Step: Filter

Overview

The Filter step will select for rows that meet a certain set of conditions.

Example starting data:

/*---------+--------*
 | student | score  |
 +---------+--------+
 | jane    | 83     |
 | neal    | 35     |
 | sam     | 74     |
 | pat     | 62     |
 *---------+--------*/

Example output data:

Filter out rows with scores less than 70.

/*---------+--------*
 | student | score  |
 +---------+--------+
 | jane    | 83     |
 | sam     | 74     |
 *---------+--------*/

Step structure:

Basic state

  • A filter step will be made up of one or more filter blocks with a completed condition.

  • When there are multiple filter blocks in a step, conditions in all blocks must be met for rows to be kept.

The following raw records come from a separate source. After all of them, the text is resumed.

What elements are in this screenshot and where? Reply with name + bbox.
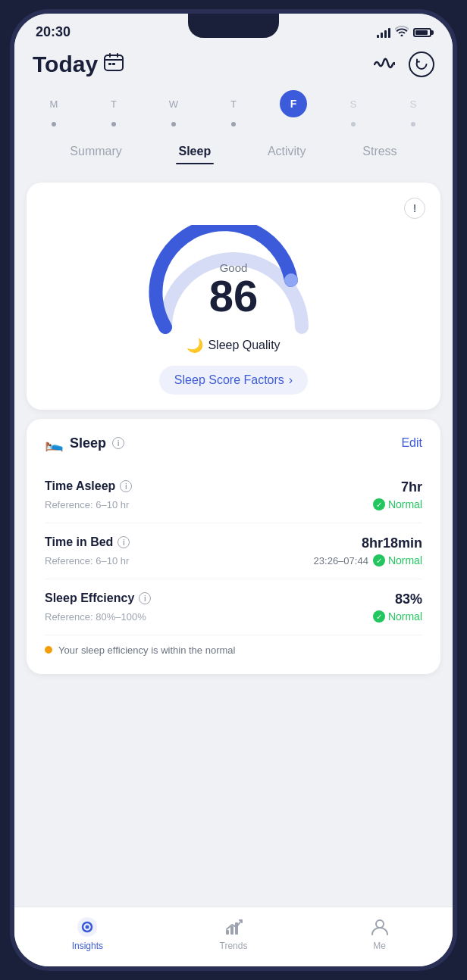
- trends-icon: [223, 916, 244, 938]
- time-asleep-info-icon[interactable]: i: [120, 480, 132, 492]
- status-time: 20:30: [36, 24, 71, 40]
- trends-label: Trends: [220, 941, 248, 951]
- svg-rect-8: [230, 926, 234, 935]
- sleep-efficiency-status: ✓ Normal: [373, 610, 422, 623]
- time-in-bed-reference: Reference: 6–10 hr: [45, 555, 129, 566]
- signal-icon: [377, 27, 390, 38]
- day-wednesday[interactable]: W: [155, 90, 192, 126]
- day-selector: M T W: [33, 90, 434, 126]
- status-icons: [377, 26, 431, 39]
- day-monday[interactable]: M: [36, 90, 72, 126]
- sleep-score-info-button[interactable]: !: [404, 198, 425, 219]
- svg-point-6: [86, 925, 89, 929]
- stats-title: 🛌 Sleep i: [45, 434, 124, 452]
- insights-label: Insights: [72, 941, 103, 951]
- check-icon-3: ✓: [373, 610, 385, 623]
- sleep-note: Your sleep efficiency is within the norm…: [45, 635, 422, 659]
- note-dot: [45, 646, 52, 654]
- time-asleep-status: ✓ Normal: [373, 498, 422, 510]
- sleep-stats-card: 🛌 Sleep i Edit Time Asleep i 7hr Referen…: [27, 419, 440, 674]
- calendar-icon[interactable]: [104, 53, 124, 76]
- tab-sleep[interactable]: Sleep: [176, 139, 215, 164]
- sleep-stats-info-icon[interactable]: i: [112, 437, 124, 449]
- wifi-icon: [395, 26, 409, 39]
- waveform-button[interactable]: [371, 51, 398, 78]
- sleep-efficiency-value: 83%: [395, 591, 422, 607]
- time-asleep-reference: Reference: 6–10 hr: [45, 499, 129, 510]
- svg-rect-2: [112, 63, 115, 65]
- svg-rect-1: [108, 63, 111, 65]
- sleep-score-value: 86: [209, 274, 259, 318]
- tab-summary[interactable]: Summary: [67, 139, 124, 164]
- sleep-person-icon: 🛌: [45, 434, 64, 452]
- sleep-score-factors-button[interactable]: Sleep Score Factors ›: [159, 366, 308, 395]
- me-label: Me: [373, 941, 386, 951]
- gauge-text: Good 86: [209, 261, 259, 318]
- sleep-efficiency-info-icon[interactable]: i: [139, 592, 151, 604]
- time-in-bed-value: 8hr18min: [362, 535, 422, 551]
- tab-bar: Summary Sleep Activity Stress: [33, 139, 434, 164]
- svg-rect-9: [235, 922, 238, 935]
- svg-point-10: [376, 920, 384, 928]
- day-sunday[interactable]: S: [395, 90, 431, 126]
- day-tuesday[interactable]: T: [96, 90, 132, 126]
- bottom-navigation: Insights Trends M: [14, 907, 453, 966]
- battery-icon: [413, 28, 431, 37]
- sleep-efficiency-reference: Reference: 80%–100%: [45, 611, 146, 623]
- time-in-bed-status: ✓ Normal: [373, 554, 422, 566]
- check-icon-2: ✓: [373, 554, 385, 566]
- main-content: Today: [14, 45, 453, 907]
- nav-insights[interactable]: Insights: [64, 916, 110, 951]
- header-actions: [371, 51, 434, 78]
- header: Today: [14, 45, 453, 173]
- tab-activity[interactable]: Activity: [265, 139, 309, 164]
- page-title: Today: [33, 51, 124, 77]
- day-friday[interactable]: F: [275, 90, 312, 126]
- time-asleep-value: 7hr: [401, 479, 422, 495]
- time-asleep-label: Time Asleep i: [45, 479, 132, 493]
- nav-trends[interactable]: Trends: [211, 916, 256, 951]
- tab-stress[interactable]: Stress: [359, 139, 400, 164]
- insights-icon: [77, 916, 98, 938]
- time-in-bed-row: Time in Bed i 8hr18min Reference: 6–10 h…: [45, 523, 422, 579]
- svg-rect-7: [226, 930, 229, 935]
- sleep-gauge: Good 86: [143, 225, 324, 331]
- edit-button[interactable]: Edit: [401, 436, 422, 450]
- gauge-container: Good 86 🌙 Sleep Quality Sleep Score Fact…: [42, 225, 425, 395]
- refresh-button[interactable]: [409, 51, 434, 77]
- sleep-efficiency-row: Sleep Effciency i 83% Reference: 80%–100…: [45, 579, 422, 635]
- sleep-score-card: ! Good 86: [27, 183, 440, 410]
- time-in-bed-info-icon[interactable]: i: [118, 536, 130, 548]
- day-thursday[interactable]: T: [215, 90, 252, 126]
- time-asleep-row: Time Asleep i 7hr Reference: 6–10 hr ✓ N…: [45, 467, 422, 523]
- svg-point-3: [284, 273, 298, 287]
- day-saturday[interactable]: S: [335, 90, 371, 126]
- time-in-bed-label: Time in Bed i: [45, 535, 130, 549]
- time-in-bed-time: 23:26–07:44: [314, 555, 368, 566]
- title-text: Today: [33, 51, 98, 77]
- me-icon: [369, 916, 390, 938]
- nav-me[interactable]: Me: [357, 916, 403, 951]
- sleep-efficiency-label: Sleep Effciency i: [45, 591, 151, 605]
- check-icon: ✓: [373, 498, 385, 510]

  • If you have a more complex filter statement that is dependent on multiple nested conditions you can press the + button to expand the filter block.

Expanded state

  • When multiple conditions are needed in a block, you must specify how they relate to each other (AND vs OR)

  • Any nested conditions are resolved before higher level conditions.

Field descriptions

Examples

Example 1: Basic filter

Lets say we only want to reduce our table to only contain information about results from the final test.

Starting data:

/*---------+-------+---------+------------*
 | test    | score | student | date       |
 +---------+-------+---------+------------+
 | quiz    | 83    | jane    | 2020-04-01 |
 | quiz    | 35    | pat     | 2020-04-01 |
 | quiz    | 89    | sam     | 2020-04-01 |
 | midterm | 74    | jane    | 2020-05-01 |
 | midterm | 62    | pat     | 2020-05-01 |
 | midterm | 93    | sam     | 2020-05-01 |
 | final   | 77    | jane    | 2020-06-01 |
 | final   | 59    | pat     | 2020-06-01 |
 | final   | 92    | sam     | 2020-06-01 |
 *---------+-------+---------+------------*/

Input fields:

  • Variable(s): The variable test is where the final value we want to evaluate on is located.

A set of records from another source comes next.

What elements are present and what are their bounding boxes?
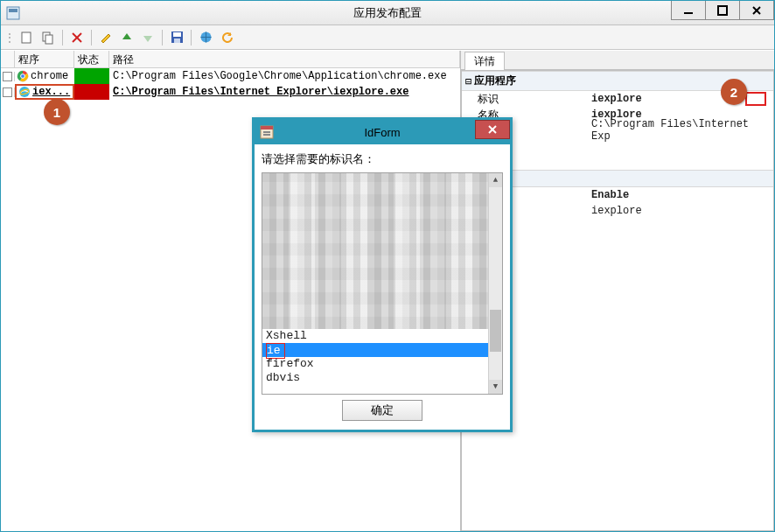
tab-details[interactable]: 详情: [464, 52, 505, 70]
id-listbox[interactable]: Xshell ie firefox dbvis ▲ ▼: [262, 172, 503, 395]
idform-dialog: IdForm 请选择需要的标识名： Xshell ie firefox dbvi…: [252, 117, 513, 432]
minimize-button[interactable]: [671, 1, 706, 20]
copy-button[interactable]: [39, 29, 57, 46]
annotation-badge-2: 2: [721, 79, 747, 105]
svg-point-17: [21, 74, 25, 79]
list-item[interactable]: Xshell: [262, 329, 488, 343]
toolbar-grip: ⋮: [4, 32, 15, 44]
table-header: 程序 状态 路径: [1, 51, 460, 68]
edit-button[interactable]: [97, 29, 115, 46]
svg-rect-2: [684, 12, 693, 14]
scroll-up-button[interactable]: ▲: [489, 173, 502, 187]
ie-icon: [18, 86, 31, 98]
dialog-footer: 确定: [262, 395, 503, 426]
table-row[interactable]: iex... C:\Program Files\Internet Explore…: [1, 84, 460, 100]
maximize-button[interactable]: [705, 1, 740, 20]
refresh-button[interactable]: [218, 29, 235, 46]
titlebar: 应用发布配置: [1, 1, 774, 25]
annotation-badge-1: 1: [44, 99, 70, 125]
svg-rect-12: [173, 32, 181, 37]
scroll-track[interactable]: [489, 187, 502, 380]
svg-rect-8: [45, 35, 52, 44]
row-program-name: chrome: [31, 70, 68, 82]
table-row[interactable]: chrome C:\Program Files\Google\Chrome\Ap…: [1, 68, 460, 84]
row-checkbox[interactable]: [3, 88, 12, 97]
dialog-prompt: 请选择需要的标识名：: [262, 151, 503, 167]
app-icon: [6, 6, 20, 20]
details-tabs: 详情: [461, 51, 774, 70]
svg-rect-1: [9, 9, 17, 12]
close-button[interactable]: [739, 1, 774, 20]
list-item-selected[interactable]: ie: [262, 343, 488, 357]
row-checkbox[interactable]: [3, 72, 12, 81]
scroll-thumb[interactable]: [490, 310, 501, 352]
move-up-button[interactable]: [118, 29, 136, 46]
row-program-name: iex...: [32, 86, 70, 98]
dialog-close-button[interactable]: [475, 120, 510, 139]
new-button[interactable]: [18, 29, 36, 46]
col-path[interactable]: 路径: [109, 51, 460, 67]
col-state[interactable]: 状态: [74, 51, 109, 67]
scroll-down-button[interactable]: ▼: [489, 380, 502, 394]
listbox-scrollbar[interactable]: ▲ ▼: [488, 173, 502, 394]
window-buttons: [672, 1, 774, 20]
save-button[interactable]: [168, 29, 185, 46]
toolbar: ⋮: [1, 25, 774, 50]
row-state: [74, 84, 109, 100]
dialog-icon: [260, 125, 274, 139]
row-path: C:\Program Files\Google\Chrome\Applicati…: [109, 70, 460, 82]
highlight-rect: [745, 92, 766, 106]
dialog-title: IdForm: [255, 126, 510, 139]
col-program[interactable]: 程序: [15, 51, 74, 67]
dialog-titlebar: IdForm: [255, 120, 510, 144]
dialog-body: 请选择需要的标识名： Xshell ie firefox dbvis ▲ ▼ 确…: [255, 144, 510, 430]
svg-rect-21: [261, 126, 273, 130]
svg-rect-3: [718, 6, 727, 15]
web-button[interactable]: [197, 29, 214, 46]
svg-rect-22: [263, 131, 270, 133]
svg-rect-6: [22, 32, 31, 43]
blurred-items: [262, 173, 488, 329]
list-item[interactable]: dbvis: [262, 371, 488, 385]
row-state: [74, 68, 109, 84]
svg-rect-23: [263, 134, 270, 136]
delete-button[interactable]: [68, 29, 86, 46]
ok-button[interactable]: 确定: [342, 400, 422, 421]
chrome-icon: [17, 70, 29, 82]
row-path: C:\Program Files\Internet Explorer\iexpl…: [109, 86, 460, 98]
svg-rect-13: [174, 38, 180, 43]
list-item[interactable]: firefox: [262, 357, 488, 371]
window-title: 应用发布配置: [1, 5, 774, 21]
move-down-button[interactable]: [139, 29, 157, 46]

  • [Operator]: We want fields that exactly match, so we choose =.

  • Value(s) or variable(s): We want to only keep rows where final is present, so we put that here.

Output data:

/*---------+-------+---------+------------*
 | test    | score | student | date       |
 +---------+-------+---------+------------+
 | final   | 77    | jane    | 2020-06-01 |
 | final   | 59    | pat     | 2020-06-01 |
 | final   | 92    | sam     | 2020-06-01 |
 *---------+-------+---------+------------*/

Example 2: Multiple conditions

Let's say we don't just want values from the final but only those from the final with a score above 60.

Starting data:

/*---------+-------+---------+------------*
 | test    | score | student | date       |
 +---------+-------+---------+------------+
 | quiz    | 83    | jane    | 2020-04-01 |
 | quiz    | 35    | pat     | 2020-04-01 |
 | quiz    | 89    | sam     | 2020-04-01 |
 | midterm | 74    | jane    | 2020-05-01 |
 | midterm | 62    | pat     | 2020-05-01 |
 | midterm | 93    | sam     | 2020-05-01 |
 | final   | 77    | jane    | 2020-06-01 |
 | final   | 59    | pat     | 2020-06-01 |
 | final   | 92    | sam     | 2020-06-01 |
 *---------+-------+---------+------------*/

Input fields:

  • We input the data as in the above example, but since we now have two conditions, we have to decided how they relate to each other. In this case we want data that meets all the conditions so select All conditions must be satisfied (AND).

Output data:

/*---------+-------+---------+------------*
 | test    | score | student | date       |
 +---------+-------+---------+------------+
 | final   | 77    | jane    | 2020-06-01 |
 | final   | 92    | sam     | 2020-06-01 |
 *---------+-------+---------+------------*/

Example 3: Nested conditions

Let's say we want to keep all data from the final greater than 60, or any any scores above 85.

Starting data:

/*---------+-------+---------+------------*
 | test    | score | student | date       |
 +---------+-------+---------+------------+
 | quiz    | 83    | jane    | 2020-04-01 |
 | quiz    | 35    | pat     | 2020-04-01 |
 | quiz    | 89    | sam     | 2020-04-01 |
 | midterm | 74    | jane    | 2020-05-01 |
 | midterm | 62    | pat     | 2020-05-01 |
 | midterm | 93    | sam     | 2020-05-01 |
 | final   | 77    | jane    | 2020-06-01 |
 | final   | 59    | pat     | 2020-06-01 |
 | final   | 92    | sam     | 2020-06-01 |
 *---------+-------+---------+------------*/

Input fields:

  • We want to keep all rows where scores are over 85 OR are from the final and over 60. So we set up the final and over 60 conditions under an AND umbrella, and nest that under the OR umbrella alongside our condition about scores over 85.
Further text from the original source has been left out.